The topic can be found in The Fair Debt Collection Practices Act, 15 USC 1692g Sec. 809, in which it is stated that:

a. Within five days after the initial communication with a consumer, in connection with the collection of any debt, a debt collector shall send the consumer a written notice containing the following, unless the following information is contained in the initial communication or the consumer has paid the debt.

1.The total amount of the debt;
2.The creditor’s name, to whom the debt is owed;
3.A statement saying that the debt will be assumed valid by the debt collector, unless the consumer, within thirty days after receipt of the notice, disputes the validity of the debt.
4.A statement that if the debt collector is notified by the consumer, in writing, within the thirty-day period that the debt is disputed, the debt collector will have to obtain verification of the debt or a copy of a judgment against the consumer.

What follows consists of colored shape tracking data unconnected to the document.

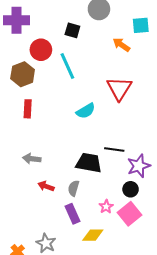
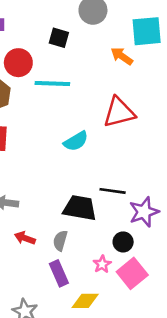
cyan square: (141, 25) -> (147, 31), size x1.4
cyan line: (67, 66) -> (52, 84), turned -64
red triangle: (119, 88) -> (119, 112), turned 44
black circle: (131, 189) -> (123, 242), moved

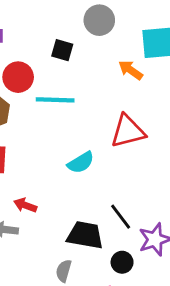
black line: (113, 191) -> (121, 217), turned 45
red arrow: (25, 238) -> (25, 205), moved
black circle: (123, 242) -> (122, 262), moved

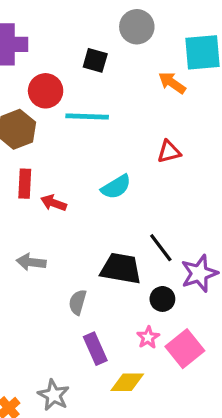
red triangle: (128, 131) -> (169, 152), size x0.6
red arrow: (25, 205) -> (54, 203), moved
gray semicircle: (64, 271) -> (78, 302), moved

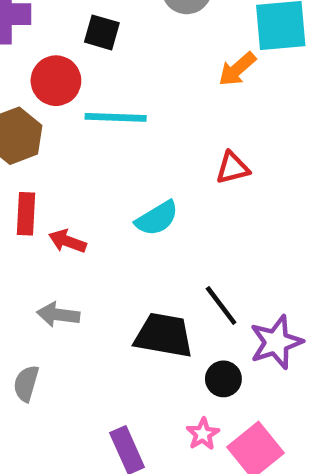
black square: (95, 60) -> (102, 32), moved
orange arrow: (172, 83) -> (237, 69), turned -76
gray arrow: (31, 262) -> (58, 315), moved
gray semicircle: (78, 302) -> (26, 383), moved

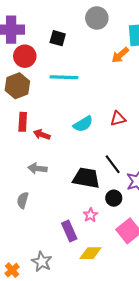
red circle: (56, 81) -> (25, 56), moved
red triangle: (233, 168) -> (118, 119), moved
pink star: (203, 434) -> (90, 215), moved

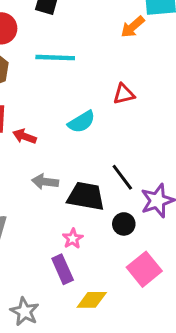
red triangle: (118, 119) -> (124, 94), moved
gray arrow: (38, 168) -> (45, 182), moved
pink star: (90, 215) -> (73, 239), moved

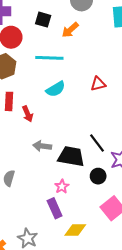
orange arrow: (133, 27) -> (70, 30), moved
cyan semicircle: (81, 122) -> (56, 89), moved
red arrow: (25, 136) -> (28, 114), turned -133

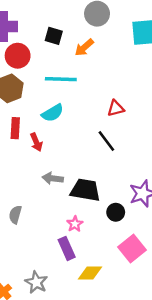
cyan semicircle: (56, 89) -> (53, 113), moved
black line: (97, 143) -> (106, 141), moved

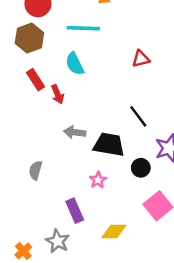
cyan semicircle: (53, 113) -> (75, 64), turned 95
red rectangle: (15, 128) -> (36, 80), turned -36
black line: (106, 141) -> (138, 116), moved
purple rectangle: (67, 248) -> (75, 211), moved

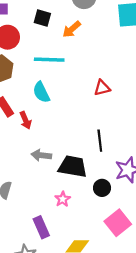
black line: (138, 116) -> (100, 141), turned 30

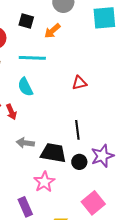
black circle: (102, 188) -> (79, 162), moved
pink star: (63, 199) -> (44, 182), size x1.5

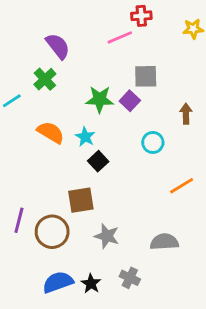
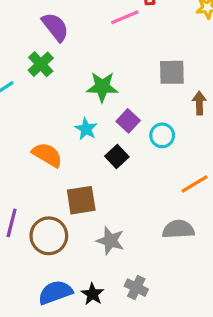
gray square: (146, 76) -> (172, 72), moved
purple square: (130, 101) -> (128, 121), moved
orange semicircle: (51, 132) -> (47, 155), moved
black square: (98, 161) -> (117, 156), moved
gray semicircle: (164, 242) -> (178, 229), moved

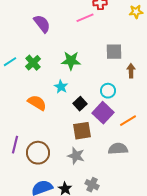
green cross: (41, 64) -> (33, 63), moved
purple square: (128, 121) -> (103, 113), moved, size x1.5
brown square: (81, 200) -> (82, 131), moved

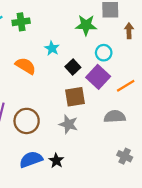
green star: (71, 61) -> (86, 25), moved
green cross: (33, 63) -> (21, 22), turned 35
gray cross: (92, 185) -> (125, 156), moved

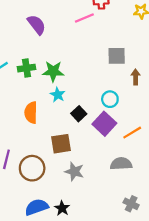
green star: (86, 25) -> (53, 71), moved
orange semicircle: (25, 66) -> (31, 113), turned -120
brown square: (75, 97) -> (61, 144), moved

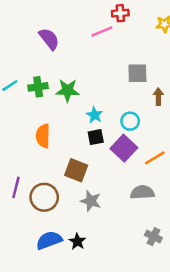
cyan star: (58, 95) -> (95, 115), moved
black square: (79, 114) -> (96, 137), turned 32
brown square: (61, 144) -> (76, 170), turned 30

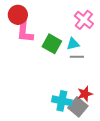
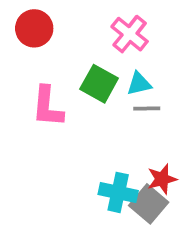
pink cross: (84, 20) -> (130, 34), moved
pink L-shape: (25, 32) -> (48, 107), moved

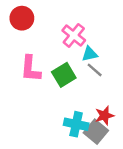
pink cross: (130, 34) -> (74, 35), moved
green square: (99, 84) -> (64, 75), moved, turned 30
gray line: (147, 108) -> (95, 70), turned 42

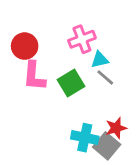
red circle: (22, 18) -> (25, 46), moved
pink cross: (74, 35) -> (82, 39), turned 30

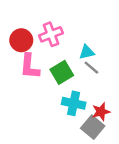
pink cross: (82, 39) -> (51, 34), moved
cyan cross: (85, 138) -> (74, 103), moved

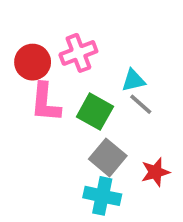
green square: (62, 72) -> (95, 112), turned -30
cyan cross: (74, 103) -> (102, 196), moved
gray square: (93, 127) -> (108, 157), moved

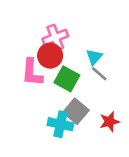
red circle: (33, 62) -> (50, 56), moved
cyan triangle: (133, 80) -> (94, 57), turned -36
cyan cross: (102, 196) -> (60, 124), moved

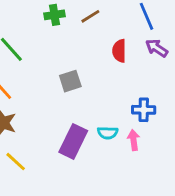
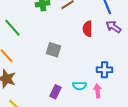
gray square: (70, 81) -> (53, 50), turned 35
purple rectangle: (73, 141) -> (55, 92), size x0.6

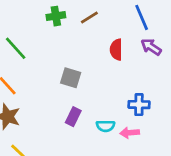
pink arrow: (97, 91) -> (130, 133), turned -88
purple rectangle: (55, 92) -> (73, 117), moved

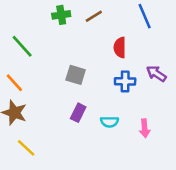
purple arrow: (151, 47) -> (156, 74), moved
blue cross: (139, 105) -> (125, 81), moved
pink arrow: (130, 133) -> (145, 128), moved, turned -90

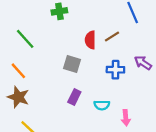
brown line: (94, 16) -> (112, 37), moved
red semicircle: (120, 48) -> (90, 40), moved
pink arrow: (145, 128) -> (126, 118), moved

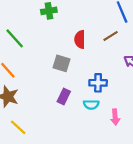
brown line: (112, 37) -> (111, 36), moved
blue cross: (115, 70) -> (98, 83), moved

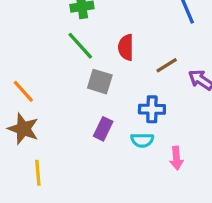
brown line: (111, 36) -> (167, 65), moved
green line: (15, 38) -> (80, 46), moved
yellow line: (18, 127) -> (38, 173), turned 42

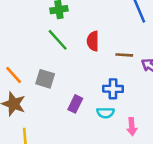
brown line: (167, 65) -> (124, 55), turned 36
gray square: (100, 82) -> (45, 79), moved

The debt collector will also mail a copy of such verification or judgment to the consumer.
5.A statement that, the debt collector will provide the consumer with the name and address of the original creditor, if different from the current creditor, upon the consumer’s written request within the thirty-day period.

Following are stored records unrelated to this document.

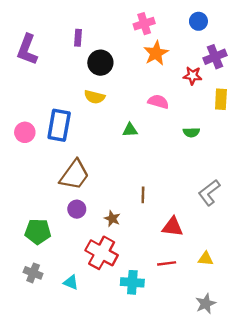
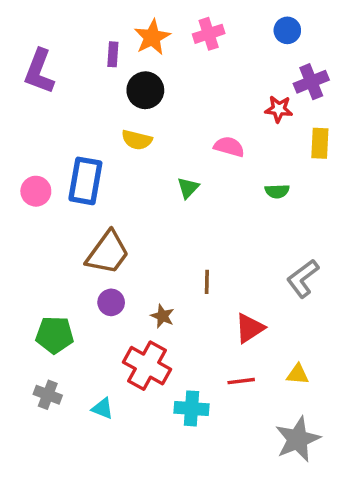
orange star: (156, 53) -> (152, 37), moved
green triangle: (130, 130) -> (188, 188), turned -42
red triangle: (172, 227) -> (250, 328), turned -40
gray star: (206, 304) -> (298, 439), size x1.5

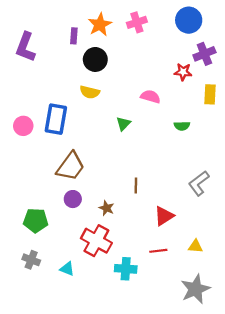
blue circle: (287, 30) -> (189, 20), size x1.5

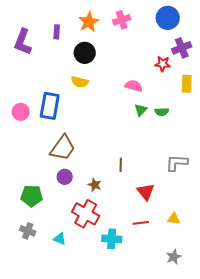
purple rectangle: (74, 36) -> (57, 32), moved
green triangle: (123, 124) -> (141, 110), moved
gray L-shape: (199, 183) -> (177, 163), turned 40
red triangle: (164, 216) -> (146, 192), turned -36
gray star: (195, 289) -> (174, 257), size x0.6

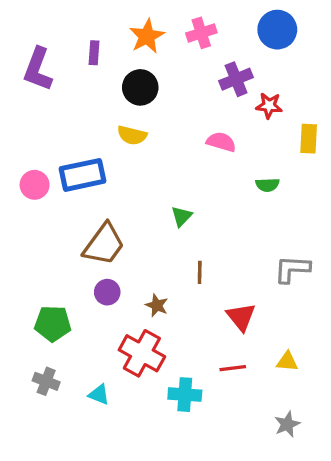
purple cross: (182, 48) -> (236, 79), moved
blue rectangle: (50, 106) -> (82, 175), turned 68
green triangle: (141, 110) -> (182, 216), moved

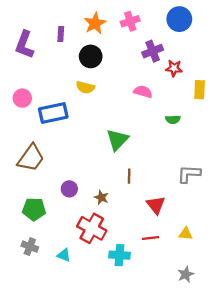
pink circle: (35, 185) -> (22, 98), moved
green triangle: (182, 216) -> (117, 140), size x1.6
brown trapezoid: (104, 244) -> (31, 158), moved

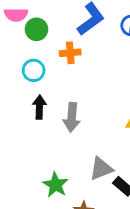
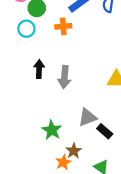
cyan circle: (34, 70) -> (26, 29), moved

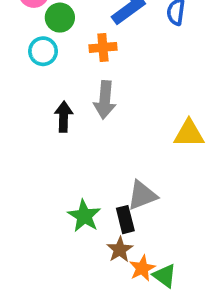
gray arrow: (64, 77) -> (105, 100), moved
black rectangle: (105, 131) -> (125, 220), moved, turned 35
orange star: (63, 162) -> (142, 268), moved

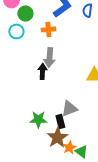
black arrow: (64, 117) -> (42, 71), moved
green star: (84, 216) -> (38, 119), turned -30
brown star: (120, 250) -> (57, 137), size x1.5

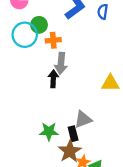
green circle: (25, 13) -> (39, 25), moved
orange cross: (48, 29) -> (53, 40), moved
cyan circle: (16, 31) -> (25, 35), size x1.5

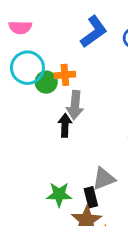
green circle: (39, 25) -> (46, 82), moved

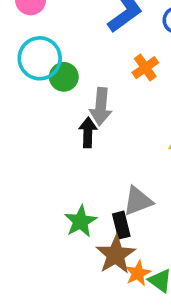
orange cross: (65, 75) -> (145, 68), moved, turned -30
green star: (59, 194) -> (80, 221), turned -30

The debt collector should cease the collection process
b.If the debt collector is notified by the consumer in writing, within the thirty-day period, as described above in subsection (a) that the debt, or any portion thereof, is disputed, or that the consumer requests the name and address of the original creditor, the debt collector is bound to cease the collection of the debt, or any disputed portion thereof, until the debt collector obtains verification of the debt or any copy of a judgment, or the name and address of the original creditor, and a copy of such verification or judgment, or name and address of the original creditor, is mailed to the consumer by the debt collector.

The Essence of the Issue
In layman terms, the above-mentioned things mean that if you write a letter to the collection agency, disputing their claim within 30 days of receiving their initial letter, they must show you written proof that you owe the mentioned debt(s). And for the proof to be legitimate, they must include the following:

A copy of the original signed credit card application or financing agreement
Account statements from the original creditor
Some proof that the mentioned collection agency has been assigned to the debt
Send a letter to the Credit Bureaus
You should also send a letter to the credit bureaus, disputing the information involved in the collection account. In case the collection agency fails to write back within 30 days, but you do get a letter from the credit bureaus saying the debt it verified, you have the authority to send another letter to the credit bureaus claiming the collection agency did not respond to your request for debt validation, and thus has not complied with the FDCPA.

Most probably, the credit bureaus will remove the collection account when this happens, as you failed to receive validation of debt despite the credit bureau reporting it as verified.

Threaten with a lawsuit if they don’t cooperate
But if they don’t cooperate, you can write a new letter threatening them to file a lawsuit for willful non-compliance. Of course you don’t want to go that far, especially if it’s not a large amount or too damaging to your credit. But it should speed things up.

It is also possible that the collection agency is attentive and gets the material you ask for in a timely fashion. If they validate the debt, you won’t have much options left and will have to pay the debt or risk a charge-off or potentially a lawsuit.

It is important to carefully put aside all the original documents you use to state your case. And it is better to be careful when you approach both the debt collectors and the credit bureaus. If you are unfamiliar with the law, it would be wise to seek legal help before pursuing a lawsuit.